● EXERCISE
Please give back the listing exactly, without any of its pictures.

● GIVEN ENTRIES
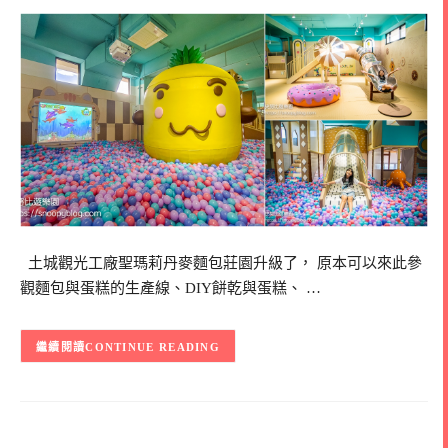
土城觀光工廠聖瑪莉丹麥麵包莊園升級了， 原本可以來此參
觀麵包與蛋糕的生產線、DIY餅乾與蛋糕、 …
CONTINUE READING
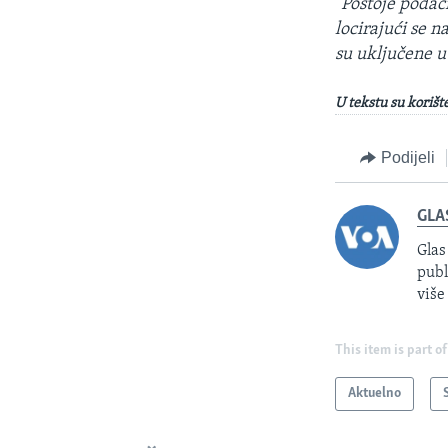
"
Postoje podaci
locirajući se 
su uključene u
U tekstu su korišt
Podijeli
GLA
Glas
publ
više
This item is part of
Aktuelno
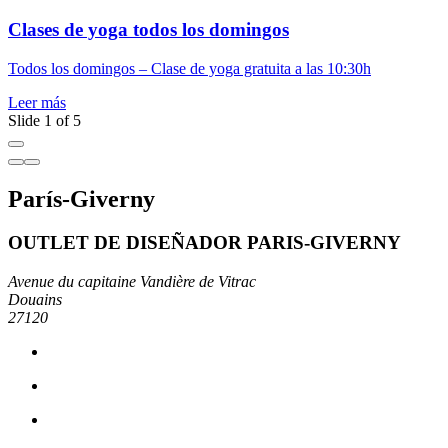
Clases de yoga todos los domingos
E
Todos los domingos – Clase de yoga gratuita a las 10:30h
L
Leer más
Slide 1 of 5
París-Giverny
OUTLET DE DISEÑADOR PARIS-GIVERNY
Avenue du capitaine Vandière de Vitrac
Douains
27120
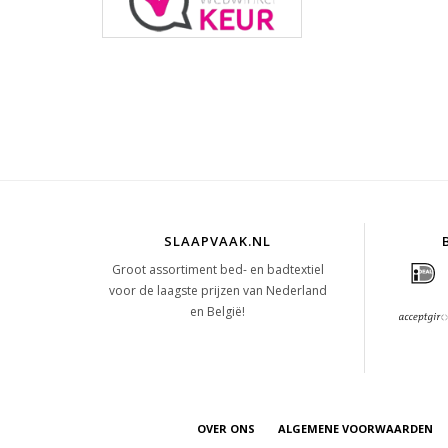
SLAAPVAAK.NL
Groot assortiment bed- en badtextiel
voor de laagste prijzen van Nederland
en België!
OVER ONS
ALGEMENE VOORWAARDEN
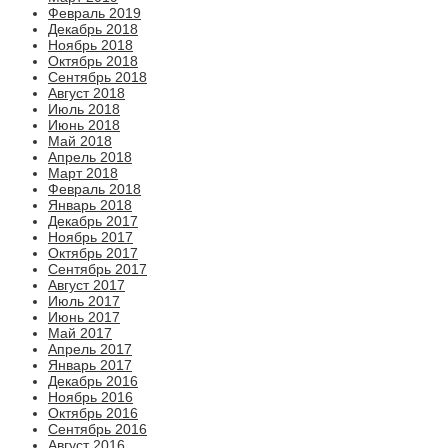
Февраль 2019
Декабрь 2018
Ноябрь 2018
Октябрь 2018
Сентябрь 2018
Август 2018
Июль 2018
Июнь 2018
Май 2018
Апрель 2018
Март 2018
Февраль 2018
Январь 2018
Декабрь 2017
Ноябрь 2017
Октябрь 2017
Сентябрь 2017
Август 2017
Июль 2017
Июнь 2017
Май 2017
Апрель 2017
Январь 2017
Декабрь 2016
Ноябрь 2016
Октябрь 2016
Сентябрь 2016
Август 2016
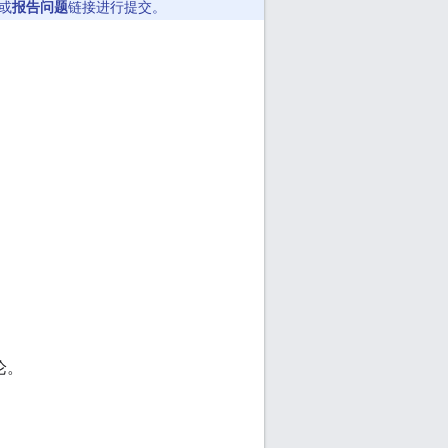
或
报告问题
链接进行提交。
论。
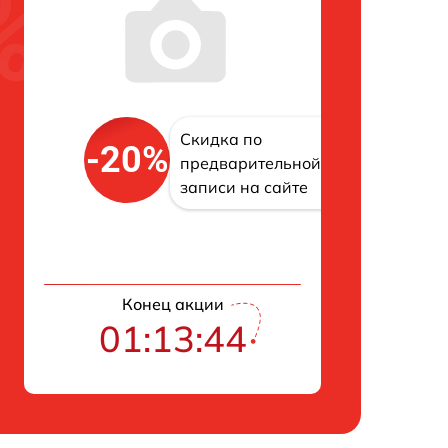
Скидка по
-20%
предварительной
записи на сайте
Конец акции
01:13:43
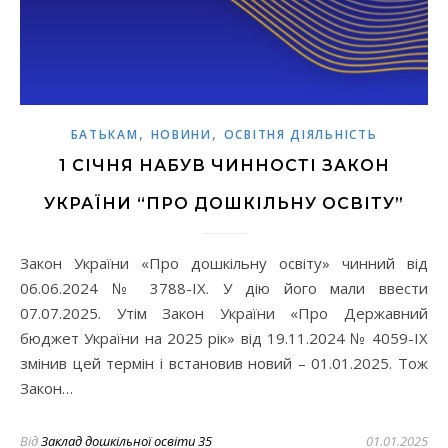
,
,
БАТЬКАМ
НОВИНИ
ОСВІТНЯ ДІЯЛЬНІСТЬ
1 СІЧНЯ НАБУВ ЧИННОСТІ ЗАКОН
УКРАЇНИ “ПРО ДОШКІЛЬНУ ОСВІТУ”
Закон України «Про дошкільну освіту» чинний від
06.06.2024 № 3788-IX. У дію його мали ввести
07.07.2025. Утім Закон України «Про Державний
бюджет України на 2025 рік» від 19.11.2024 № 4059-IX
змінив цей термін і встановив новий – 01.01.2025. Тож
Закон…
Від
Заклад дошкільної освіти 35
01.01.2025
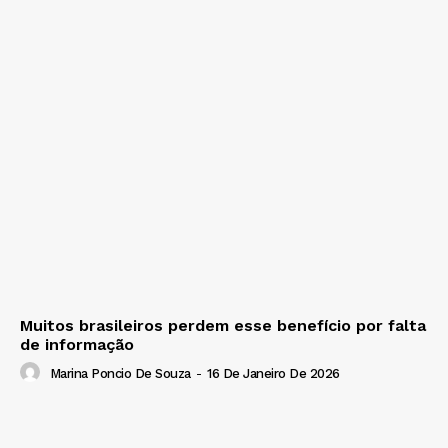
Muitos brasileiros perdem esse benefício por falta
de informação
Marina Poncio De Souza
-
16 De Janeiro De 2026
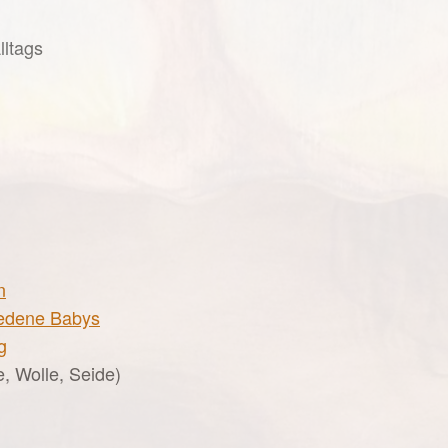
lltags
n
riedene Babys
g
, Wolle, Seide)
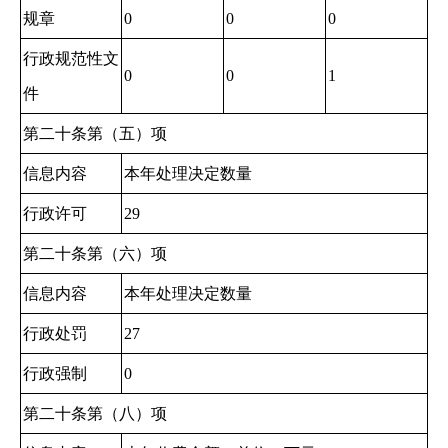
规章
0
0
0
行政规范性文
0
0
1
件
第二十条第（五）项
信息内容
本年处理决定数量
行政许可
29
第二十条第（六）项
信息内容
本年处理决定数量
行政处罚
27
行政强制
0
第二十条第（八）项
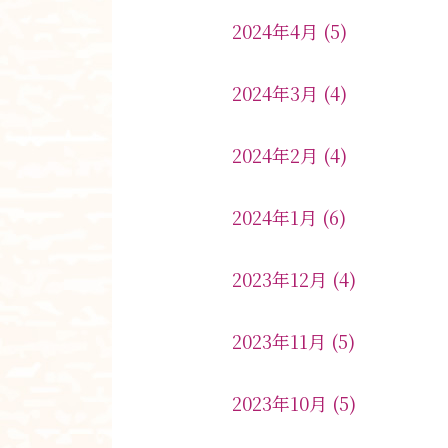
2024年4月
(5)
2024年3月
(4)
2024年2月
(4)
2024年1月
(6)
2023年12月
(4)
2023年11月
(5)
2023年10月
(5)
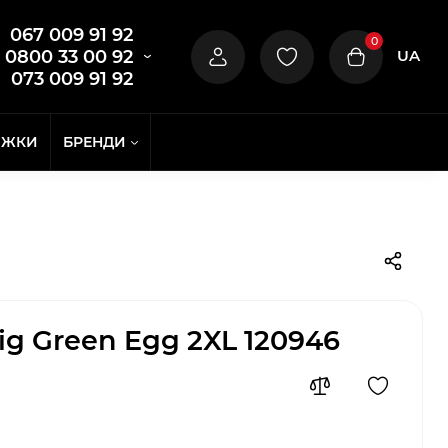
067 009 91 92
0
UA
0800 33 00 92
073 009 91 92
ИЖКИ
БРЕНДИ
ig Green Egg 2XL 120946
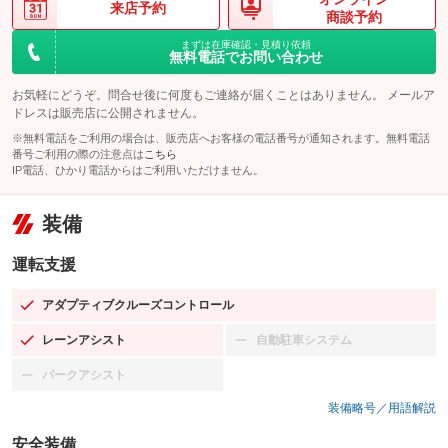
来店予約
商談予約
まずは在庫確認・見積り依頼
無料電話でお問い合わせ
お気軽にどうぞ。問合せ後に何度もご連絡が届くことはありません。 メールア
ドレスは販売店に公開されません。
※無料電話をご利用の場合は、販売店へお客様の電話番号が通知されます。無料電話
番号ご利用の際の注意点は
こちら
IP電話、ひかり電話からはご利用いただけません。
装備
運転支援
アダプティブクルーズコントロール
：装備あり
レーンアシスト
自動駐車システム
：装備あり
：装備なし
パークアシスト
：装備なし
装備略号／用語解説
安全装備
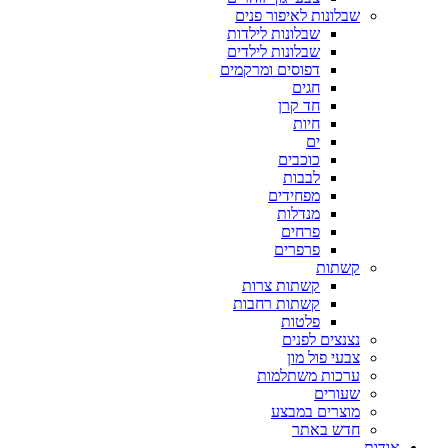
שבלונות לאיפור פנים
שבלונות לילדות
שבלונות לילדים
דפוסים ומרקמים
חגים
חד קרן
חיות
ים
כוכבים
לבבות
מפחידים
מנדלות
פרחים
פרפרים
קשתות
קשתות צרות
קשתות רחבות
פלטות
נצנצים לפנים
צבעי פול מון
ערכות משתלמות
שעורים
מוצרים במבצע
חדש באתר
אודות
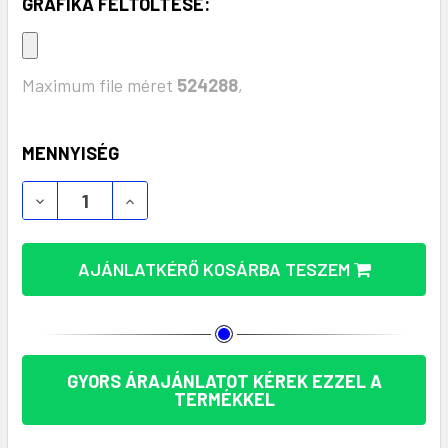
GRAFIKA FELTÖLTÉSE:
Maximum file méret
524288
,
KÉSZLET:
MENNYISÉG
MO8496 OVÁLIS KÉZMELEGÍTŐ PÁRNA CÉGEKNEK –
MO8496 OVÁLIS KÉZMELEGÍTŐ PÁRNA C
AJÁNLATKÉRŐ KOSÁRBA TESZEM
GYORS ÁRAJÁNLATOT KÉREK EZZEL A
TERMÉKKEL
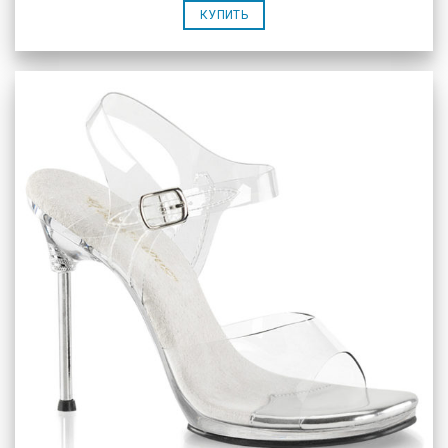
КУПИТЬ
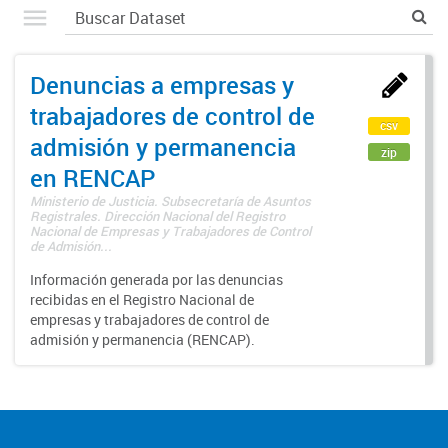
Denuncias a empresas y
trabajadores de control de
csv
admisión y permanencia
zip
en RENCAP
Ministerio de Justicia. Subsecretaría de Asuntos
Registrales. Dirección Nacional del Registro
Nacional de Empresas y Trabajadores de Control
de Admisión...
Información generada por las denuncias
recibidas en el Registro Nacional de
empresas y trabajadores de control de
admisión y permanencia (RENCAP).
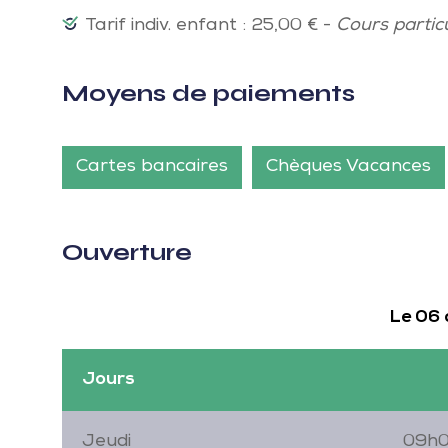
Tarif indiv. enfant : 25,00 € -
Cours particu
Moyens de paiements
Cartes bancaires
Chèques Vacances
Ouverture
Le 06
Jours
Jeudi
09h0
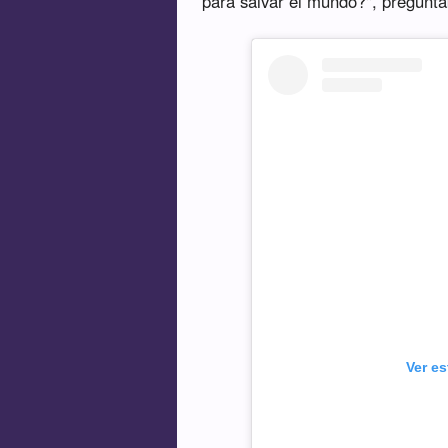
para salvar el mundo?", preguntab
Ver e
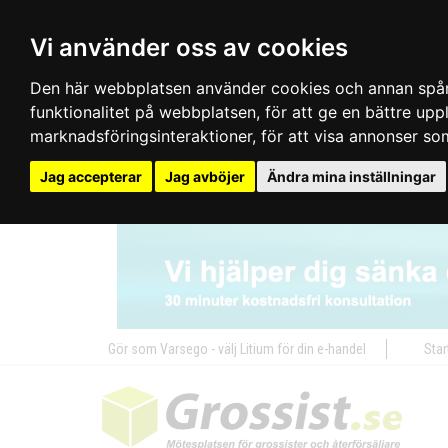
Vi använder oss av cookies
Den här webbplatsen använder cookies och annan spårn
funktionalitet på webbplatsen
,
för att ge en bättre up
marknadsföringsinteraktioner
,
för att visa annonser so
Jag accepterar
Jag avböjer
Ändra mina inställningar
Gör som Varsego - välj Litium för din e-handel
Star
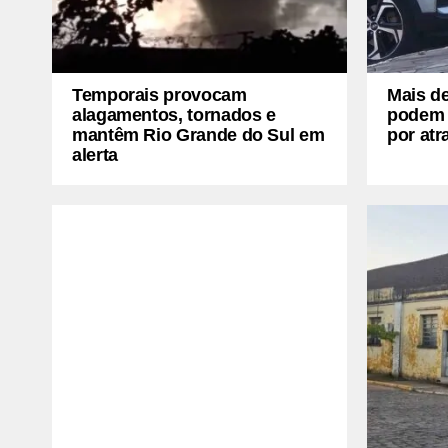
Temporais provocam
Mais de
alagamentos, tornados e
podem e
mantêm Rio Grande do Sul em
por atr
alerta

● WRITTEN RESPONSE
土城觀光工廠聖瑪莉丹麥麵包莊園升級了， 原本可以來此參
觀麵包與蛋糕的生產線、DIY餅乾與蛋糕、 …
CONTINUE READING
"
Postoje podaci
locirajući se 
su uključene u
U tekstu su korišt
Podijeli
GLA
Glas
publ
više
This item is part of
Aktuelno
Clases de yoga todos los domingos
E
Todos los domingos – Clase de yoga gratuita a las 10:30h
L
Leer más
Slide 1 of 5
París-Giverny
OUTLET DE DISEÑADOR PARIS-GIVERNY
Avenue du capitaine Vandière de Vitrac
Douains
27120
SLAAPVAAK.NL
Groot assortiment bed- en badtextiel
voor de laagste prijzen van Nederland
en België!
OVER ONS
ALGEMENE VOORWAARDEN
Февраль 2019
Декабрь 2018
Ноябрь 2018
Октябрь 2018
Сентябрь 2018
Август 2018
Июль 2018
Июнь 2018
Май 2018
Апрель 2018
Март 2018
Февраль 2018
Январь 2018
Декабрь 2017
Ноябрь 2017
Октябрь 2017
Сентябрь 2017
Август 2017
Июль 2017
Июнь 2017
Май 2017
Апрель 2017
Январь 2017
Декабрь 2016
Ноябрь 2016
Октябрь 2016
Сентябрь 2016
Август 2016
或
报告问题
链接进行提交。
论。
Скидка по
-20%
предварительной
записи на сайте
Конец акции
01:13:43
,
,
БАТЬКАМ
НОВИНИ
ОСВІТНЯ ДІЯЛЬНІСТЬ
1 СІЧНЯ НАБУВ ЧИННОСТІ ЗАКОН
УКРАЇНИ “ПРО ДОШКІЛЬНУ ОСВІТУ”
Закон України «Про дошкільну освіту» чинний від
06.06.2024 № 3788-IX. У дію його мали ввести
07.07.2025. Утім Закон України «Про Державний
бюджет України на 2025 рік» від 19.11.2024 № 4059-IX
змінив цей термін і встановив новий – 01.01.2025. Тож
Закон…
Від
Заклад дошкільної освіти 35
01.01.2025
Muitos brasileiros perdem esse benefício por falta
de informação
Marina Poncio De Souza
-
16 De Janeiro De 2026
lltags
n
riedene Babys
g
, Wolle, Seide)
规章
0
0
0
行政规范性文
0
0
1
件
第二十条第（五）项
信息内容
本年处理决定数量
行政许可
29
第二十条第（六）项
信息内容
本年处理决定数量
行政处罚
27
行政强制
0
第二十条第（八）项
2024年4月
(5)
2024年3月
(4)
2024年2月
(4)
2024年1月
(6)
2023年12月
(4)
2023年11月
(5)
2023年10月
(5)
067 009 91 92
0
UA
0800 33 00 92
073 009 91 92
ИЖКИ
БРЕНДИ
ig Green Egg 2XL 120946
来店予約
商談予約
まずは在庫確認・見積り依頼
無料電話でお問い合わせ
お気軽にどうぞ。問合せ後に何度もご連絡が届くことはありません。 メールア
ドレスは販売店に公開されません。
※無料電話をご利用の場合は、販売店へお客様の電話番号が通知されます。無料電話
番号ご利用の際の注意点は
こちら
IP電話、ひかり電話からはご利用いただけません。
装備
運転支援
アダプティブクルーズコントロール
：装備あり
レーンアシスト
自動駐車システム
：装備あり
：装備なし
パークアシスト
：装備なし
装備略号／用語解説
安全装備
שבלונות לאיפור פנים
שבלונות לילדות
שבלונות לילדים
דפוסים ומרקמים
חגים
חד קרן
חיות
ים
כוכבים
לבבות
מפחידים
מנדלות
פרחים
פרפרים
קשתות
קשתות צרות
קשתות רחבות
פלטות
נצנצים לפנים
צבעי פול מון
ערכות משתלמות
שעורים
מוצרים במבצע
חדש באתר
אודות
GRAFIKA FELTÖLTÉSE:
Maximum file méret
524288
,
KÉSZLET:
MENNYISÉG
MO8496 OVÁLIS KÉZMELEGÍTŐ PÁRNA CÉGEKNEK –
MO8496 OVÁLIS KÉZMELEGÍTŐ PÁRNA C
AJÁNLATKÉRŐ KOSÁRBA TESZEM
GYORS ÁRAJÁNLATOT KÉREK EZZEL A
TERMÉKKEL
КУПИТЬ
Denuncias a empresas y
trabajadores de control de
csv
admisión y permanencia
zip
en RENCAP
Ministerio de Justicia. Subsecretaría de Asuntos
Registrales. Dirección Nacional del Registro
Nacional de Empresas y Trabajadores de Control
de Admisión...
Información generada por las denuncias
recibidas en el Registro Nacional de
empresas y trabajadores de control de
admisión y permanencia (RENCAP).
Tarif indiv. enfant : 25,00 € -
Cours particu
Moyens de paiements
Cartes bancaires
Chèques Vacances
Ouverture
Le 06
Jours
Jeudi
09h0
para salvar el mundo?", preguntab
Ver e
Vi använder oss av cookies
Den här webbplatsen använder cookies och annan spårn
funktionalitet på webbplatsen
,
för att ge en bättre up
marknadsföringsinteraktioner
,
för att visa annonser so
Jag accepterar
Jag avböjer
Ändra mina inställningar
Gör som Varsego - välj Litium för din e-handel
Star
Temporais provocam
Mais de
alagamentos, tornados e
podem e
mantêm Rio Grande do Sul em
por atr
alerta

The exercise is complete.